# help for graphic card



## indiabulls (Nov 8, 2005)

hi guys i m new here ,
i want to buy a graphic card of about 9000, but i am not able to find dealer who can give me the card at the right price.i am in bhopal . the rp tech dealer here telling me old price.
what should i do now . i am thinking of buying XFX 6600gt 128.


----------



## samanvya_ad (Nov 9, 2005)

Contact BIG, there 6600GT comes with just driver cd but the card is a nice one and comes for just 8200+taxes (as told by there dealer via e-mail n phone).....
xfx is slightly expensive i think.


----------



## harsh bajpai (Nov 10, 2005)

i go with samanvya 
BIG sells decent cards at acceptable prices and it's 6600GT is well proven to be the best card for that price range.
you can contact sales@bigbyteindia.com


----------



## mohit (Nov 10, 2005)

if u increase ur budget by 1k more then u can go for the best 6600gt around i.e LEADTEK WINFAST 6600GT EXTREME which comes factory overclocked and has the best reviews around.. visit www.zebronics.net to send an enquiry for it.


----------



## gxsaurav (Nov 11, 2005)

hmm, all the gfx cards from different manufactures are almost same, they only differ in cooling colution because of which overclocking performance differs, alongwith the software bundle, as far as i know, BIG only provides, a driver CD, & maybe powerdvd, which should be enough for anyone


----------



## AcceleratorX (Nov 11, 2005)

There are a few differences between manufacturers, but it will almost always never affect games. The Video Output mechanism on different cards is different, and one may use a better TV-out chip, and so on.

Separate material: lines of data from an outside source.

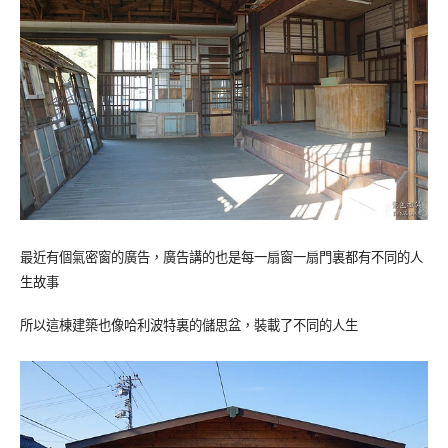
最近有個氣密窗的廣告，廣告講的也是每一扇窗一扇門裏都有不同的人
生故事
所以這棟建築也像哈利波特裏的儲思盆，裝載了不同的人生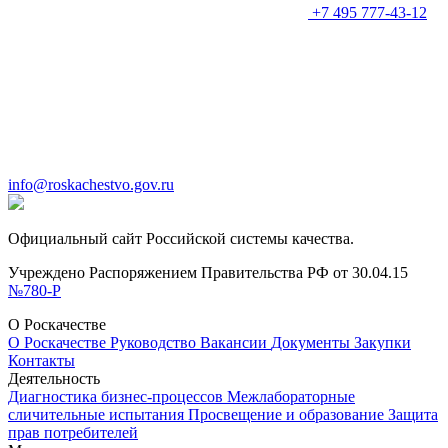
+7 495 777-43-12
info@roskachestvo.gov.ru
Официальный сайт Российской системы качества.
Учреждено Распоряжением Правительства РФ от 30.04.15
№780-Р
О Роскачестве
О Роскачестве
Руководство
Вакансии
Документы
Закупки
Контакты
Деятельность
Диагностика бизнес-процессов
Межлабораторные
сличительные испытания
Просвещение и образование
Защита
прав потребителей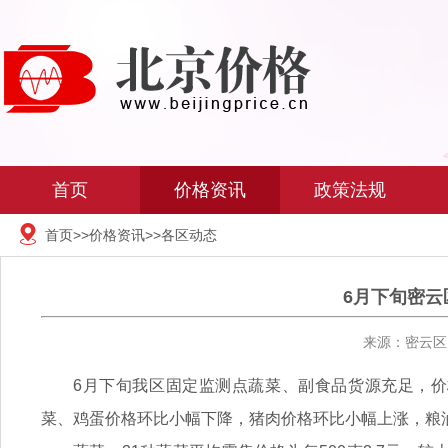
首页
价格资讯
政策法规
首页
>>
价格资讯
>>
各区动态
6月下旬密
来源：密云区 
6月下旬我区固定监测点蔬菜、副食品货源充足，
菜、鸡蛋价格环比小幅下降，猪肉价格环比小幅上涨，粮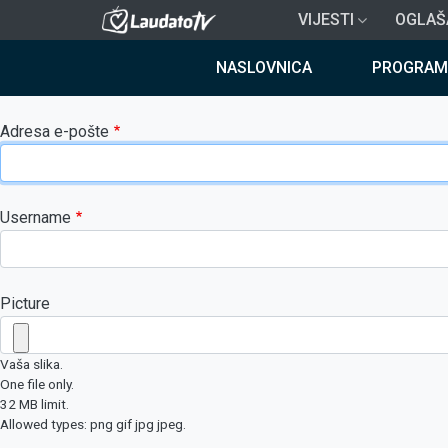
Skoči
VIJESTI
OGLAŠ
na
Breadcrumb
glavni
NASLOVNICA
PROGRAM
sadržaj
Adresa e-pošte
Username
Picture
Vaša slika.
One file only.
32 MB limit.
Allowed types: png gif jpg jpeg.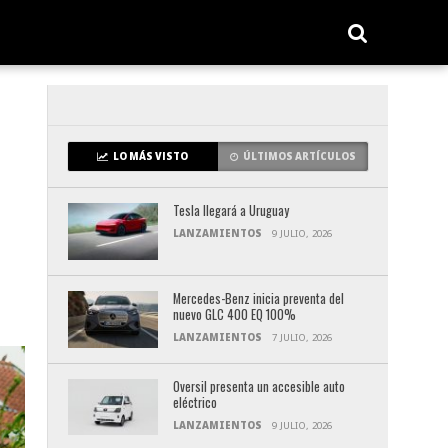
LO MÁS VISTO
ÚLTIMOS ARTÍCULOS
Tesla llegará a Uruguay
LANZAMIENTOS
9 JULIO, 2026
Mercedes-Benz inicia preventa del
nuevo GLC 400 EQ 100%
LANZAMIENTOS
7 JULIO, 2026
Oversil presenta un accesible auto
eléctrico
LANZAMIENTOS
9 JULIO, 2026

I know because I saw a Maxforce GeForce2 graphics card which was producing a way too dark image when compared to an Asus GeForce2 graphics card on a PC with same configuration.


----------



## [lokesh] (Nov 11, 2005)

mohit said:
			
		

> if u increase ur budget by 1k more then u can go for the best 6600gt around i.e LEADTEK WINFAST 6600GT EXTREME which comes factory overclocked and has the best reviews around.. visit www.zebronics.net to send an enquiry for it.



Never look into Zebronics...its the worst experience i've had...don't do the same mistake i did. The memory provided by them on the graphics card is of the lowest clock speed. I got a 6600 LE from zebronics and i got the card with a memory clock speed of just 400 Mhz. Damn! i din't check the memory clock speed on the card.
 Make sure u go for good companies such as Leadtek, XFX etc. and also make sure that you check the memory clock speed.

And also keep in mind that the memory clock speed can greatly affect the card's performance.


----------



## Ringwraith (Nov 11, 2005)

@lokesh..no doubt zebronics cards suck....
but they also deal in Leadtek cards, so when u go to them, ask them abt leadtek and not their own card


----------



## mohit (Nov 12, 2005)

[lokesh said:
			
		

> ]
> 
> 
> 
> ...



dude those zebronics people only selle leadtek cards in india. i did not recommend zebronic's own card man.. read claearly what i wrote. i had suggested a leadtek 6600gt extreme.


----------



## samanvya_ad (Nov 12, 2005)

I am myself buying xfx..
How is it.I am getting it for 10K in Lucknow for 128 MB.Is the price ok.


----------



## [lokesh] (Nov 14, 2005)

mohit said:
			
		

> [lokesh said:
> 
> 
> 
> ...



You got me wrong dude...the zebronics people sell both their own manufactured card and also leadtek....actually I meant not to query through the zebronics website...because they somehow change your mind to buy zebronics card, which is the worst...


----------



## mohit (Nov 14, 2005)

[lokesh said:
			
		

> ]
> 
> 
> 
> ...



come on thats a false allegation dude... i have enquired from the zebronics website around 10 times for leadtek cards but they never ever recommended their own cards to me.


----------